Surg Radiol Anat. 2024 Dec;46(12):1965-1975. doi: 10.1007/s00276-024-03508-5. Epub 2024 Oct 23.
This study aimed to evaluate subtympanic sinus (STS) and its vicinity in high-resolution computed tomography (HRCT) scans of children under five years old with non-diseased temporal bones.

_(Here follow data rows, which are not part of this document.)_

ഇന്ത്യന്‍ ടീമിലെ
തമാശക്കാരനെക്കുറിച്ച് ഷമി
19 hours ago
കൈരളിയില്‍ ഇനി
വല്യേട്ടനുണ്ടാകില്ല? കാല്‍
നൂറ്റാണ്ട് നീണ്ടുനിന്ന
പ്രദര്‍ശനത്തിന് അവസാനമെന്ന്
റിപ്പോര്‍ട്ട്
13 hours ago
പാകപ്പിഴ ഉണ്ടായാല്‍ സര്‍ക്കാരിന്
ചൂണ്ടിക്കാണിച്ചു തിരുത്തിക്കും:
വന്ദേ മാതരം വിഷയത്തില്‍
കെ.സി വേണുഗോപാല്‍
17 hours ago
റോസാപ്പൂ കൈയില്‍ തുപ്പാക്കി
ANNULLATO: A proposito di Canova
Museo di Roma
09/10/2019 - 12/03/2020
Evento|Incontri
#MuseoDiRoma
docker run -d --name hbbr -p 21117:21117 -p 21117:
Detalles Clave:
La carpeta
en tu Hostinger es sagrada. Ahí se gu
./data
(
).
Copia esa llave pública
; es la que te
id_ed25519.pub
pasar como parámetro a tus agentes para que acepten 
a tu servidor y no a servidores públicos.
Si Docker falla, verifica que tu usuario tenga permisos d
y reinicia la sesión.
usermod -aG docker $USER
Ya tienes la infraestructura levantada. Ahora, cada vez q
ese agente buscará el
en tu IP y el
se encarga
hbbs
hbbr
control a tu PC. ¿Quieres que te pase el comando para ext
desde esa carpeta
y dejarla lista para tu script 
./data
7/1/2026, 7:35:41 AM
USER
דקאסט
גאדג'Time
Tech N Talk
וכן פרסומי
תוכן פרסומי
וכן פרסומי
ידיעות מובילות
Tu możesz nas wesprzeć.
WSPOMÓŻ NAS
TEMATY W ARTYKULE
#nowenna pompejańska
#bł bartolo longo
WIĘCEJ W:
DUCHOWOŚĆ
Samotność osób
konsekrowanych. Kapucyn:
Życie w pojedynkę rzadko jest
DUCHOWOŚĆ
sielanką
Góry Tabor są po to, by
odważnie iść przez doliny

We divided the whole group into children under 24 months of age (first stage of pneumatisation development) and between 25 and 60 (second stage). We have determined the width of the entrance to STS, depth of the STS, type in relation to facial nerve according to Anschuetz classification, the pneumatisation of posterior and medial air cell tracts, and jugular bulb position. All the HRCTs (280 temporal bones) were analyzed according to the multiplanar reconstruction protocol with symmetrization.
STS's mean width and depth were 2.71 ± 0.60 mm and 3.26 ± 1.11 mm, respectively. The most common STS type was type A (59.3%), followed by type B (30.7%) and type C (10%). The posterior air cell tract (retrofacial cells) was present in 39.3%. The medial air cell tract (hypotympanic cells) was present in 30.7% The jugular bulb position affected the final shape of STS in 17.5%.
The results support the necessity of the classification for the STS. Our study may help with surgical planning regarding endoscopic ear procedures and gives a broader understanding of how pneumatization or jugular bulb might correlate with the final shape of the retrotympanum. The historical remarks track the term's origin for clarity in research and respect for earlier investigators.
本研究旨在评估五岁以下非疾病颞骨的高分辨率计算机断层扫描(HRCT)中鼓窦(STS)及其附近结构。
我们将整个研究组分为 24 个月以下(第一阶段鼓窦发育)和 25-60 个月(第二阶段)的儿童。我们根据 Anschuetz 分类法确定 STS 入口的宽度、STS 的深度、与面神经的关系类型、后内侧气房道的气化以及颈静脉球的位置。所有 HRCT(280 个颞骨)均根据对称的多平面重建方案进行分析。
STS 的平均宽度和深度分别为 2.71±0.60mm 和 3.26±1.11mm。最常见的 STS 类型为 A 型(59.3%),其次是 B 型(30.7%)和 C 型(10%)。后气房道(面后细胞)存在于 39.3%的患者中。内侧气房道(Hypotympanic 细胞)存在于 30.7%的患者中。颈静脉球的位置影响 STS 最终形状的占 17.5%。
这些结果支持 STS 分类的必要性。我们的研究可能有助于指导内镜耳部手术的规划,并更广泛地了解气化或颈静脉球如何与后鼓室的最终形状相关。历史注释为了研究和对早期研究人员的尊重,清晰地记录了术语的起源。